Partendo da questo presupposto il romanzo è proprio il precipitare di Alessandra in un pozzo profondissimo: qualcosa che proviene da una secolare tradizione di soggezione e schiavitù e che la protagonista cercherà di superare, arrancando nel tentativo di risalire da quel pozzo, per usare le parole di Ginzburg. Questo destino aveva segnato la madre, sopraffatta dal dolore per la morte mai superata del figlio Alessandro e per un amore impossibile, che si farà inghiottire dallo stesso fiume che aveva portato via suo figlio; di fronte alla tragedia Alessandra adolescente è costretta a lasciare Roma per andare in Abruzzo. Qui abiterà dalla nonna, in un ambiente molto chiuso e severo, ma accogliente dal punto di vista affettivo, e aperto ai ritmi della stagioni, anche se lei soffre terribilmente per il senso di soffocamento della cultura patriarcale contadina.
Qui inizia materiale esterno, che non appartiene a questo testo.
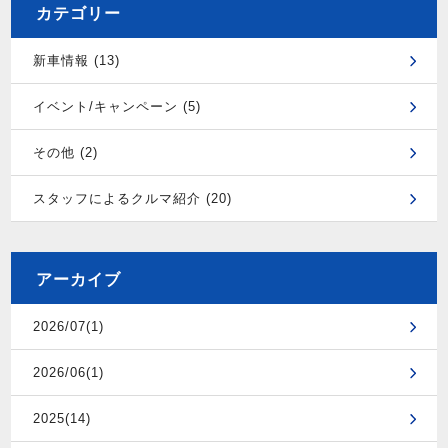
カテゴリー
新車情報 (13)
イベント/キャンペーン (5)
その他 (2)
スタッフによるクルマ紹介 (20)
アーカイブ
2026/07(1)
2026/06(1)
2025(14)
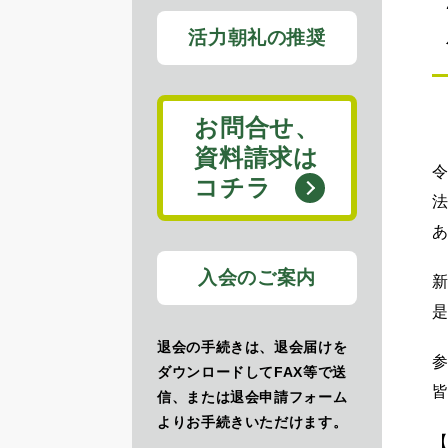
活力朝礼の推奨
お問合せ、
資料請求は
令
コチラ
法
入会のご案内
新
是
退会の手続きは、退会届けを
ダウンロードしてFAX等で送
信、または退会申請フォーム
よりお手続きいただけます。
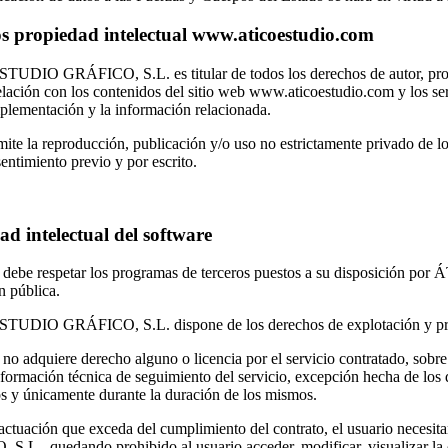
s propiedad intelectual www.aticoestudio.com
UDIO GRÁFICO, S.L. es titular de todos los derechos de autor, propi
lación con los contenidos del sitio web www.aticoestudio.com y los se
plementación y la información relacionada.
ite la reproducción, publicación y/o uso no estrictamente privado de lo
sentimiento previo y por escrito.
ad intelectual del software
o debe respetar los programas de terceros puestos a su disposición 
n pública.
UDIO GRÁFICO, S.L. dispone de los derechos de explotación y propie
 no adquiere derecho alguno o licencia por el servicio contratado, sobre
nformación técnica de seguimiento del servicio, excepción hecha de los 
s y únicamente durante la duración de los mismos.
 actuación que exceda del cumplimiento del contrato, el usuario neces
.L., quedando prohibido al usuario acceder, modificar, visualizar la c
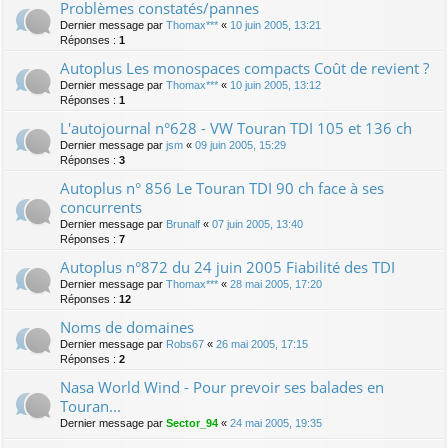
Problèmes constatés/pannes
Dernier message par
Thomax***
«
10 juin 2005, 13:21
Réponses :
1
Autoplus Les monospaces compacts Coût de revient ?
Dernier message par
Thomax***
«
10 juin 2005, 13:12
Réponses :
1
L'autojournal n°628 - VW Touran TDI 105 et 136 ch
Dernier message par
jsm
«
09 juin 2005, 15:29
Réponses :
3
Autoplus n° 856 Le Touran TDI 90 ch face à ses
concurrents
Dernier message par
Brunalf
«
07 juin 2005, 13:40
Réponses :
7
Autoplus n°872 du 24 juin 2005 Fiabilité des TDI
Dernier message par
Thomax***
«
28 mai 2005, 17:20
Réponses :
12
Noms de domaines
Dernier message par
Robs67
«
26 mai 2005, 17:15
Réponses :
2
Nasa World Wind - Pour prevoir ses balades en
Touran...
Dernier message par
Sector_94
«
24 mai 2005, 19:35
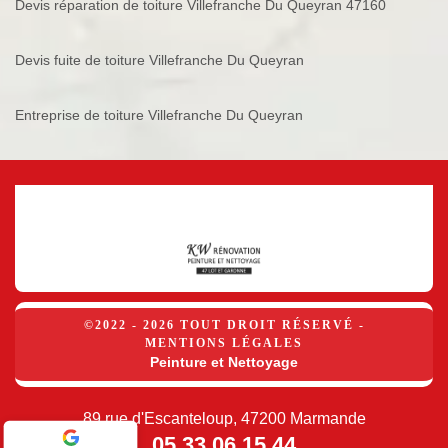
Devis réparation de toiture Villefranche Du Queyran 47160
Devis fuite de toiture Villefranche Du Queyran
Entreprise de toiture Villefranche Du Queyran
©2022 - 2026 TOUT DROIT RÉSERVÉ -
MENTIONS LÉGALES
Peinture et Nettoyage
89 rue d'Escanteloup, 47200 Marmande
05 33 06 15 44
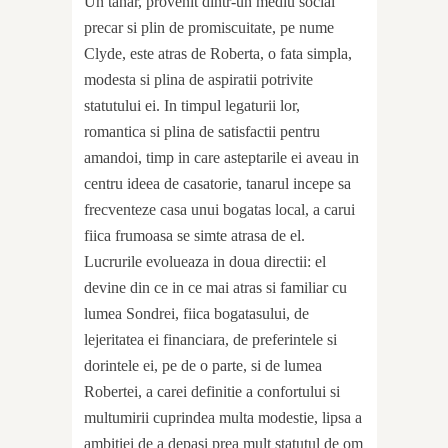
Un tanar, provenit dintr-un mediu social
precar si plin de promiscuitate, pe nume
Clyde, este atras de Roberta, o fata simpla,
modesta si plina de aspiratii potrivite
statutului ei. In timpul legaturii lor,
romantica si plina de satisfactii pentru
amandoi, timp in care asteptarile ei aveau in
centru ideea de casatorie, tanarul incepe sa
frecventeze casa unui bogatas local, a carui
fiica frumoasa se simte atrasa de el.
Lucrurile evolueaza in doua directii: el
devine din ce in ce mai atras si familiar cu
lumea Sondrei, fiica bogatasului, de
lejeritatea ei financiara, de preferintele si
dorintele ei, pe de o parte, si de lumea
Robertei, a carei definitie a confortului si
multumirii cuprindea multa modestie, lipsa a
ambitiei de a depasi prea mult statutul de om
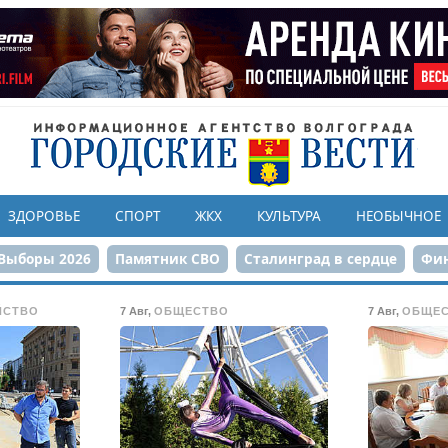
ЗДОРОВЬЕ
СПОРТ
ЖКХ
КУЛЬТУРА
НЕОБЫЧНОЕ
Выборы 2026
Памятник СВО
Сталинград в сердце
Фин
онструкция ЦПКиО
80-летие Победы
Парк Героев-летчи
ЙСТВО
7 Авг
,
ОБЩЕСТВО
7 Авг
,
ОБЩЕ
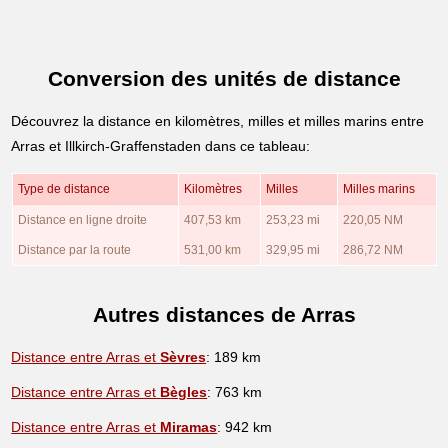
Conversion des unités de distance
Découvrez la distance en kilomètres, milles et milles marins entre
Arras et Illkirch-Graffenstaden dans ce tableau:
Type de distance
Kilomètres
Milles
Milles marins
Distance en ligne droite
407,53 km
253,23 mi
220,05 NM
Distance par la route
531,00 km
329,95 mi
286,72 NM
Autres distances de Arras
Distance entre Arras et
Sèvres
: 189 km
Distance entre Arras et
Bègles
: 763 km
Distance entre Arras et
Miramas
: 942 km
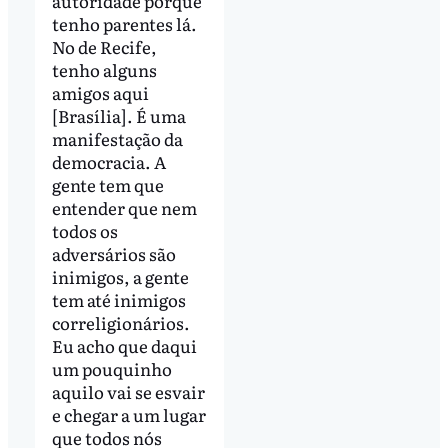
autoridade porque
tenho parentes lá.
No de Recife,
tenho alguns
amigos aqui
[Brasília]. É uma
manifestação da
democracia. A
gente tem que
entender que nem
todos os
adversários são
inimigos, a gente
tem até inimigos
correligionários.
Eu acho que daqui
um pouquinho
aquilo vai se esvair
e chegar a um lugar
que todos nós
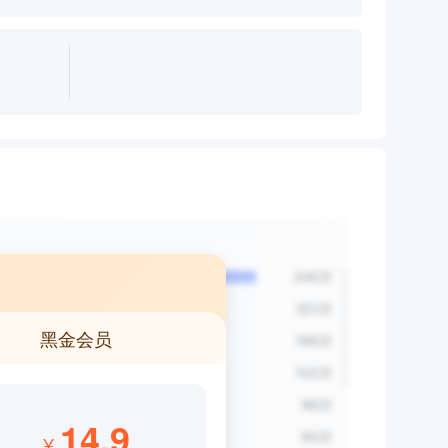
黑金会员
14.9
¥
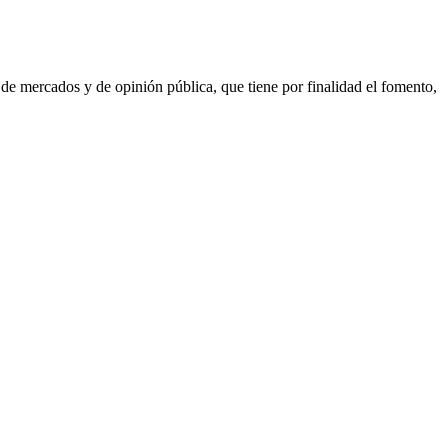
de mercados y de opinión pública, que tiene por finalidad el fomento,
E qui Alessandra incontrerà Francesco, l´uomo “fatale” che sposerà e amerà incondizionatamente. Durante la guerra, che soffriranno e vivranno in maniera diversa, scoprirà quasi subito quanto sia deludente e frustrante la vita all'interno anche dei matrimoni felici.
Per tutta la sua vita de Céspedes ha raccontato le donne. Le spiava negli appartamenti, le vedeva muoversi infinite su e giù per le scale, mentre trasportavano la spesa e lucidavano le ringhiere con il livore per la vita di abbrutimento e di noia. “Nel cortile le donne vivevano a loro agio, con la dimestichezza di coloro che abitano un collegio o un reclusorio. Ma tale confidenza, piuttosto che dal tetto comune, nasceva dal fatto di conoscere reciprocamente la faticosa vita che conducevano: attraverso le difficoltà, le rinunce, le abitudini, un’affettuosa indulgenza le legava, a loro stessa insaputa. Lontane dagli sguardi maschili, si mostravano veramente quali erano, senza la necessità di portare avanti una gravosa commedia”. Tante figure femminili, l’amica Lydia, la serva Sista, la nonna, le zie, le partigiane, ma è la madre Eleonora, suicida per amore, la figura centrale. In particolare, la protagonista eredita da lei “la stessa pericolosa sensibilità” che si evidenzia nell’attitudine allo studio dell’arte e della letteratura, e nell’idealizzazione di un amore di tipo romantico, mitizzato e dunque irrealizzabile. Proprio questi elementi avvicinano le due donne al personaggio di Emma Bovary, ma con le dovute prese di coscienza. "Conoscere una persona intimamente vuol dire spogliarla del mito che ognuno ama inventare di se stesso; possedere il segreto dei suoi difetti, delle sue debolezze, della sua miseria, insomma".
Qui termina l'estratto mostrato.